By the end of the 2024 season, Vandersloot knew she couldn’t stay in New York.
It was a hard year. She spent nearly a quarter of the season away from the Liberty to be with her mother, Jan, who died in mid-June after a two-year battle with advanced multiple myeloma. When Vandersloot returned, heavy with grief, she returned to her starting point guard role. But things were different.
Vandersloot’s 3-point shooting dipped to a career low. Her assists were down too. And at the start of the playoffs, the Liberty quietly benched Vandersloot in favor of 25-year-old forward Leonie Fiebich, opting to play without a point guard in the starting lineup.
It hurt. Even another WNBA title wasn’t enough to offset the clear pendulum swing in how the Liberty were prioritizing Vandersloot.
Vandersloot didn’t know her role. She hated being benched. And there’s no good way to convince a starter — especially one like Vandersloot, a five-time All-Star with multiple WNBA assists records — that moving to the bench is the best path forward.
Liberty coach Sandy Brondello regularly praised Vandersloot for the humility with which she navigated her changing role. But in the offseason, it became clear to Vandersloot that the Liberty no longer saw her as their starting point guard.
“I still felt like I had a lot to give,” Vandersloot said. “I want to be on the floor, I want to play to my strengths and I want to be the player that I’ve been in this league for a really long time. If I wasn’t going to be able to be that player that I wanted to be, I wanted to go somewhere else.”
Vandersloot didn’t want her free-agency decision to be driven by nostalgia.
Sure, she missed Chicago and the Sky. But Vandersloot left in 2022 for a reason. The team was falling apart by her last season, both on the court and in the front office. The Sky had turned into a place where Vandersloot felt she could no longer grow.
Vandersloot already knew what to expect from general manager Jeff Pagliocca, who had spent long hours in the gym forging a relationship with her and her wife, Allie Quigley, over the last decade as an offseason trainer. But it was new coach Tyler Marsh who truly convinced Vandersloot to return to Chicago.
Marsh was insistent there was still more to unlock in Vandersloot — even at 36, even in Year 15 in the league.

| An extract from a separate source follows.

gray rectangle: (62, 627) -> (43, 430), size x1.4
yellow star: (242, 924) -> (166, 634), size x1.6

As a first-year WNBA coach, Marsh believed that Vandersloot was the right person to write the next chapter for the franchise.
“I think he sees me as the best version of myself,” Vandersloot said. “I can make people around me a lot better, but I have to be in a really good situation. Tyler has created that.”

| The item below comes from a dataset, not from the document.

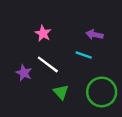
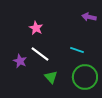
purple arrow: (94, 35) -> (89, 17), moved
cyan line: (84, 55) -> (77, 50), moved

Choosing a new home wasn’t Vandersloot’s only decision. In joining Unrivaled, Vandersloot was focused on one priority: growing her game in the offseason.
There was nothing left for her in Europe, where she won the EuroLeague three times for an overseas club in every offseason from 2011-23. Vandersloot didn’t want to be stagnant. And she also needed to figure out a better offseason training regimen.
After being forced to leave her longtime team, UMMC Ekaterinburg, due to the Russian invasion of Ukraine in 2022, Vandersloot tried a few seasons in Turkey with Sopron and Fenerbahçe. But in 2024, she tried to rest in the offseason.
It didn’t work. Vandersloot is known to be a certified gym rat, a player who shows up to practice an hour early and lifts on game days. That type of singular focus didn’t pair well with a solo training plan. Her body felt awful at the start of the WNBA season — and it showed.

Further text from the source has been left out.